◆ **The task**
Read through the entries below and return each line with the word "partners".

(Dataset)

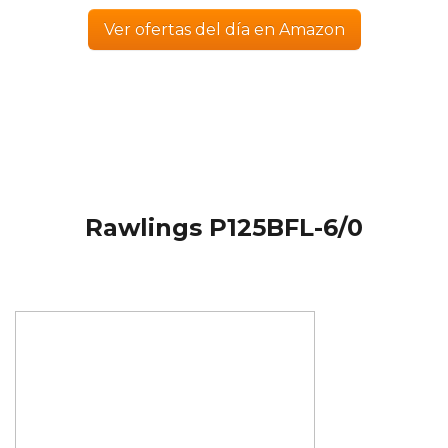
Ver ofertas del día en Amazon
Rawlings P125BFL-6/0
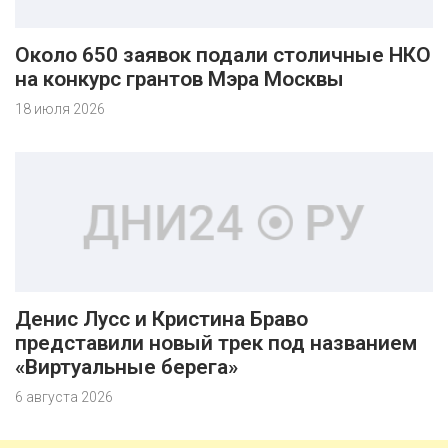
Около 650 заявок подали столичные НКО
на конкурс грантов Мэра Москвы
18 июля 2026
Денис Лусс и Кристина Браво
представили новый трек под названием
«Виртуальные берега»
6 августа 2026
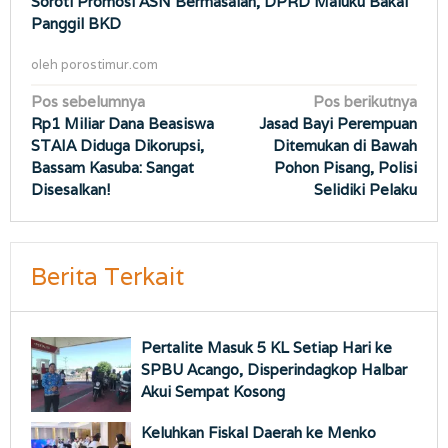
Soroti Promosi ASN Bermasalah, DPRD Maluku Bakal
Panggil BKD
oleh
porostimur.com
Navigasi
Pos sebelumnya
Pos berikutnya
Rp1 Miliar Dana Beasiswa
Jasad Bayi Perempuan
pos
STAIA Diduga Dikorupsi,
Ditemukan di Bawah
Bassam Kasuba: Sangat
Pohon Pisang, Polisi
Disesalkan!
Selidiki Pelaku
Berita Terkait
Pertalite Masuk 5 KL Setiap Hari ke
SPBU Acango, Disperindagkop Halbar
Akui Sempat Kosong
Keluhkan Fiskal Daerah ke Menko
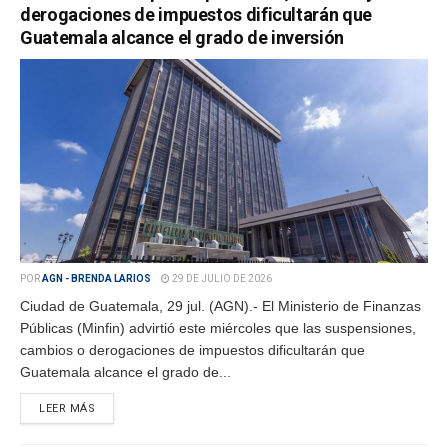
derogaciones de impuestos dificultarán que
Guatemala alcance el grado de inversión
POR
AGN - BRENDA LARIOS
29 DE JULIO DE 2026
Ciudad de Guatemala, 29 jul. (AGN).- El Ministerio de Finanzas
Públicas (Minfin) advirtió este miércoles que las suspensiones,
cambios o derogaciones de impuestos dificultarán que
Guatemala alcance el grado de...
LEER MÁS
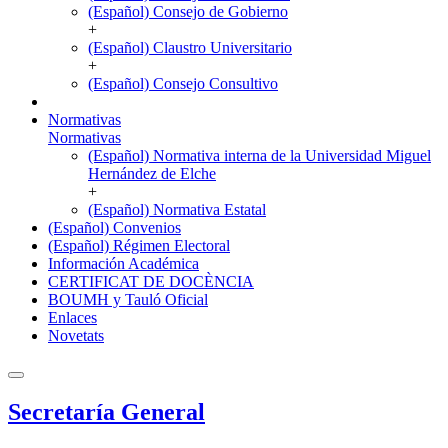
(Español) Consejo de Gobierno
+
(Español) Claustro Universitario
+
(Español) Consejo Consultivo
Normativas
Normativas
(Español) Normativa interna de la Universidad Miguel
Hernández de Elche
+
(Español) Normativa Estatal
(Español) Convenios
(Español) Régimen Electoral
Información Académica
CERTIFICAT DE DOCÈNCIA
BOUMH y Tauló Oficial
Enlaces
Novetats
Secretaría General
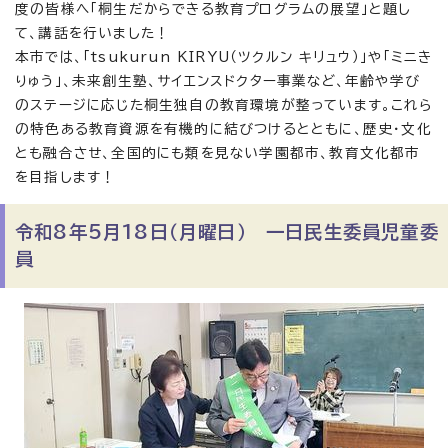
度の皆様へ「桐生だからできる教育プログラムの展望」と題し
て、講話を行いました！
本市では、「tsukurun KIRYU（ツクルン キリュウ）」や「ミニき
りゅう」、未来創生塾、サイエンスドクター事業など、年齢や学び
のステージに応じた桐生独自の教育環境が整っています。これら
の特色ある教育資源を有機的に結びつけるとともに、歴史・文化
とも融合させ、全国的にも類を見ない学園都市、教育文化都市
を目指します！
令和8年5月18日（月曜日） 一日民生委員児童委
員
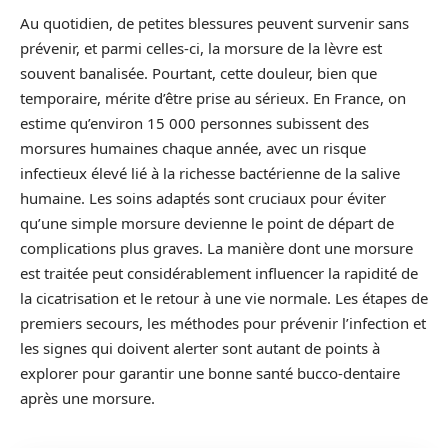
Au quotidien, de petites blessures peuvent survenir sans
prévenir, et parmi celles-ci, la morsure de la lèvre est
souvent banalisée. Pourtant, cette douleur, bien que
temporaire, mérite d’être prise au sérieux. En France, on
estime qu’environ 15 000 personnes subissent des
morsures humaines chaque année, avec un risque
infectieux élevé lié à la richesse bactérienne de la salive
humaine. Les soins adaptés sont cruciaux pour éviter
qu’une simple morsure devienne le point de départ de
complications plus graves. La manière dont une morsure
est traitée peut considérablement influencer la rapidité de
la cicatrisation et le retour à une vie normale. Les étapes de
premiers secours, les méthodes pour prévenir l’infection et
les signes qui doivent alerter sont autant de points à
explorer pour garantir une bonne santé bucco-dentaire
après une morsure.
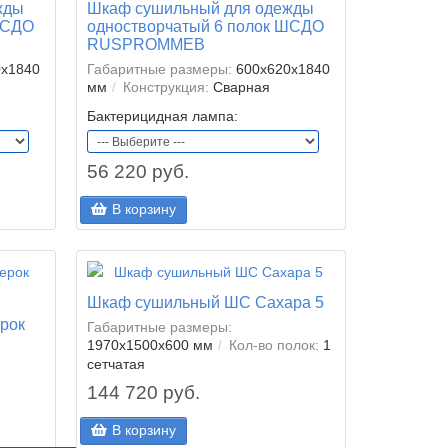
жды
Шкаф сушильный для одежды
ШСДО
одностворчатый 6 полок ШСДО
RUSPROMMEB
0x1840
Габаритные размеры:
600x620x1840
мм
Конструкция:
Сварная
Бактерицидная лампа:
56 220 руб.
В корзину
Шкаф сушильный ШС Сахара 5
рок
Габаритные размеры:
1970x1500x600 мм
Кол-во полок:
1
сетчатая
144 720 руб.
В корзину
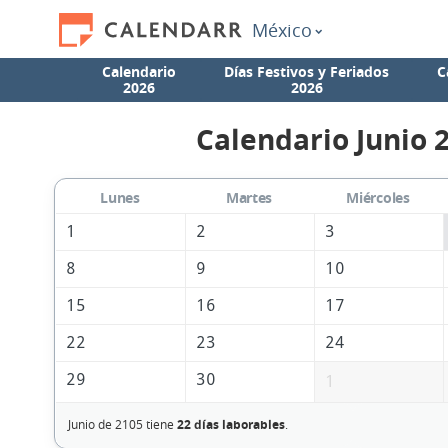
México
Calendario
Días Festivos y Feriados
C
2026
2026
Calendario Junio 
Lunes
Martes
Miércoles
1
2
3
8
9
10
15
16
17
22
23
24
29
30
1
Junio de 2105 tiene
22 días laborables
.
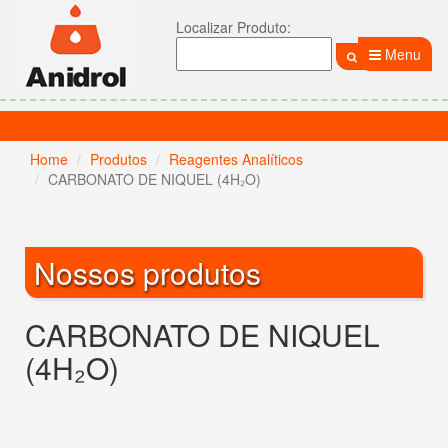
Localizar Produto:
Menu
Home
Produtos
Reagentes Analíticos
CARBONATO DE NIQUEL (4H₂O)
Nossos produtos
CARBONATO DE NIQUEL
(4H₂O)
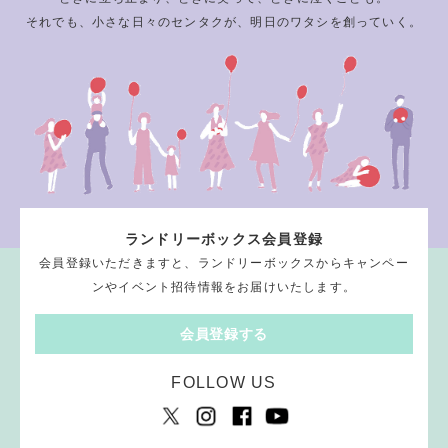
それでも、小さな日々のセンタクが、明日のワタシを創っていく。
ランドリーボックス会員登録
会員登録いただきますと、ランドリーボックスからキャンペー
ンやイベント招待情報をお届けいたします。
会員登録する
FOLLOW US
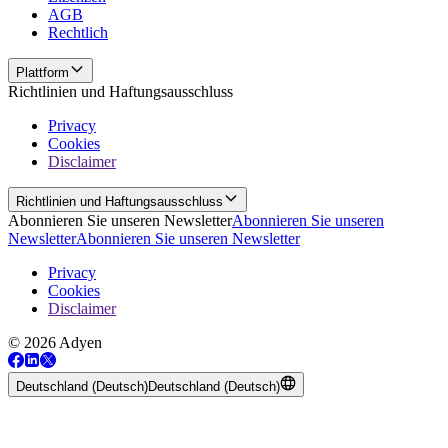
AGB
Rechtlich
Plattform
Richtlinien und Haftungsausschluss
Privacy
Cookies
Disclaimer
Richtlinien und Haftungsausschluss
Abonnieren Sie unseren Newsletter
Abonnieren Sie unseren
Newsletter
Abonnieren Sie unseren Newsletter
Privacy
Cookies
Disclaimer
© 2026 Adyen
Deutschland (Deutsch)
Deutschland (Deutsch)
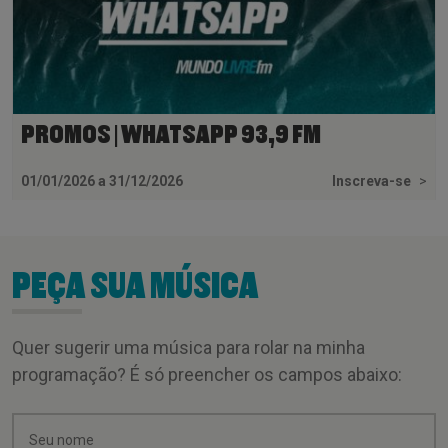
PROMOS | WHATSAPP 93,9 FM
01/01/2026 a 31/12/2026
Inscreva-se
>
PEÇA SUA MÚSICA
Quer sugerir uma música para rolar na minha
programação? É só preencher os campos abaixo:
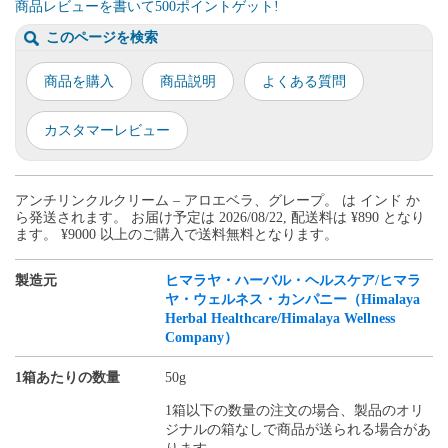
商品レビューを書いて500ポイントゲット!
このページを検索
商品を購入
商品説明
よくある質問
カスタマーレビュー
アンチリンクルクリーム – アロエベラ、グレープ。 は インド か
ら発送されます。 お届け予定は 2026/08/22, 配送料は ¥890 となり
ます。 ¥9000 以上のご購入で送料無料となります。
製造元
ヒマラヤ・ハーバル・ヘルスケア/ヒマラ
ヤ・ウェルネス・カンパニー（Himalaya
Herbal Healthcare/Himalaya Wellness
Company）
1箱あたりの数量
50g
1箱以下の数量の注文の場合、製品のオリ
ジナルの箱なしで商品が送られる場合があ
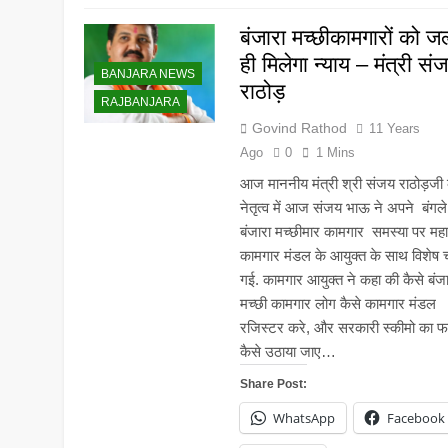
बंजारा मच्छीकामगारों को जल
ही मिलेगा न्याय – मंत्री सं
BANJARA NEWS
राठोड़
RAJBANJARA
Govind Rathod
11 Years
Ago
0
1 Mins
आज माननीय मंत्री श्री संजय राठोड़जी 
नेतृत्व में आज संजय भाऊ ने अपने बंगल
बंजारा मच्छीमार कामगार समस्या पर महार
कामगार मंडल के आयुक्त के साथ विशेष चर
गई. कामगार आयुक्त ने कहा की कैसे बंजा
मच्छी कामगार लोग कैसे कामगार मंडल
रजिस्टर करे, और सरकारी स्कीमो का फ
कैसे उठाया जाए…
Share Post:
WhatsApp
Facebook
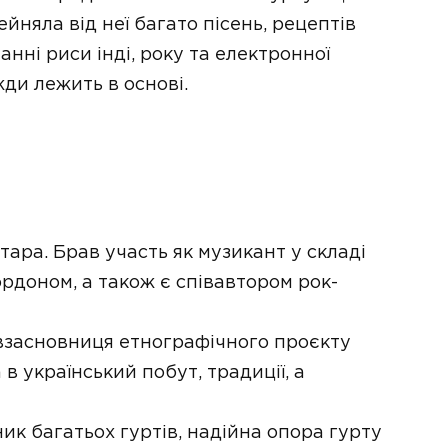
ейняла від неї багато пісень, рецептів
нні риси інді, року та електронної
жди лежить в основі.
тара. Брав участь як музикант у складі
ордоном, а також є співавтором рок-
івзасновниця етнографічного проєкту
в український побут, традиції, а
ик багатьох гуртів, надійна опора гурту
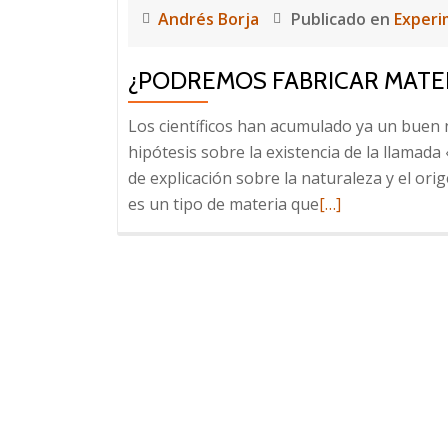
Andrés Borja
Publicado en
Experi
¿PODREMOS FABRICAR MATE
Los científicos han acumulado ya un buen 
hipótesis sobre la existencia de la llamada 
de explicación sobre la naturaleza y el ori
Leer
es un tipo de materia que
[…]
más
sobre
¿Podremos
fabricar
materia
oscura?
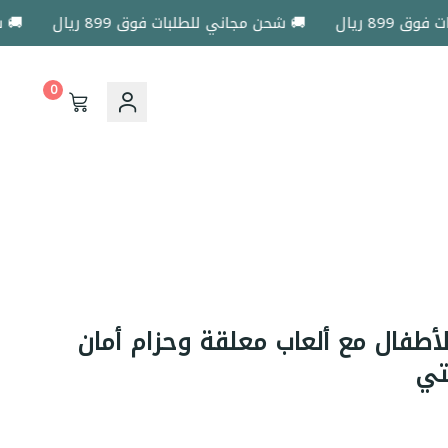
ريال
🚚 شحن مجاني للطلبات فوق 899 ريال
🚚 شحن مج
0
أطفال مع ألعاب معلقة وحزام أمان
تي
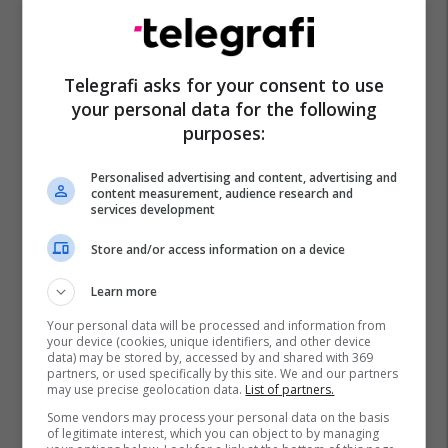
Telegrafi asks for your consent to use
your personal data for the following
purposes:
Personalised advertising and content, advertising and
content measurement, audience research and
services development
Store and/or access information on a device
Learn more
Your personal data will be processed and information from
your device (cookies, unique identifiers, and other device
data) may be stored by, accessed by and shared with 369
partners, or used specifically by this site. We and our partners
may use precise geolocation data.
List of partners.
Some vendors may process your personal data on the basis
of legitimate interest, which you can object to by managing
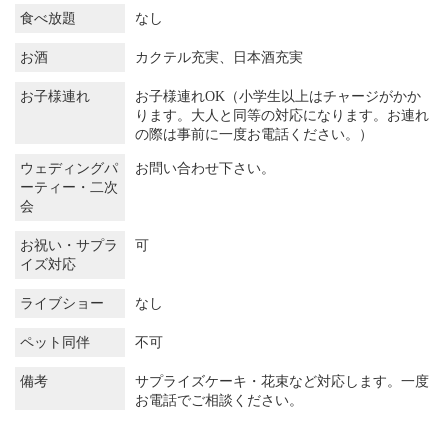
食べ放題
なし
お酒
カクテル充実、日本酒充実
お子様連れ
お子様連れOK（小学生以上はチャージがかか
ります。大人と同等の対応になります。お連れ
の際は事前に一度お電話ください。）
ウェディングパ
お問い合わせ下さい。
ーティー・二次
会
お祝い・サプラ
可
イズ対応
ライブショー
なし
ペット同伴
不可
備考
サプライズケーキ・花束など対応します。一度
お電話でご相談ください。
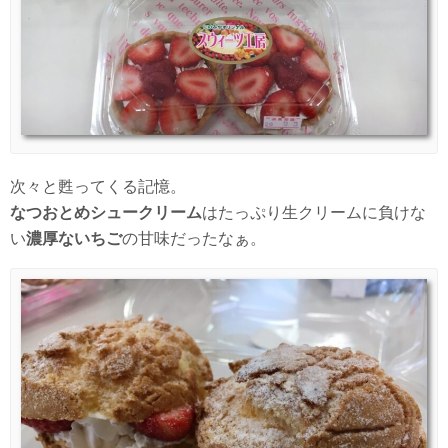
次々と甦ってくる記憶。
なつおとめシュークリーム
はたっぷり生クリームに負けな
い
濃厚ないちご
の甘味だったなぁ。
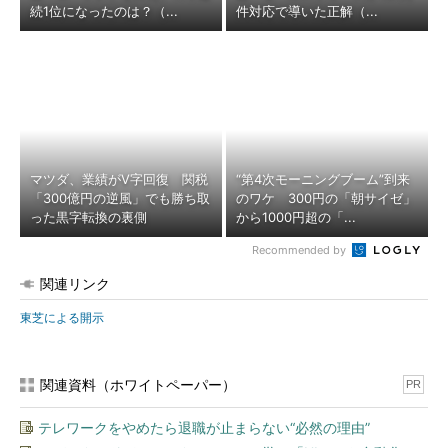
続1位になったのは？（...
件対応で導いた正解（...
マツダ、業績がV字回復 関税
“第4次モーニングブーム”到来
「300億円の逆風」でも勝ち取
のワケ 300円の「朝サイゼ」
った黒字転換の裏側
から1000円超の「...
Recommended by
関連リンク
東芝による開示
関連資料（ホワイトペーパー）
PR
テレワークをやめたら退職が止まらない“必然の理由”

(End Dataset)

◆ **Output**
partners, or used specifically by this site. We and our partners
List of partners.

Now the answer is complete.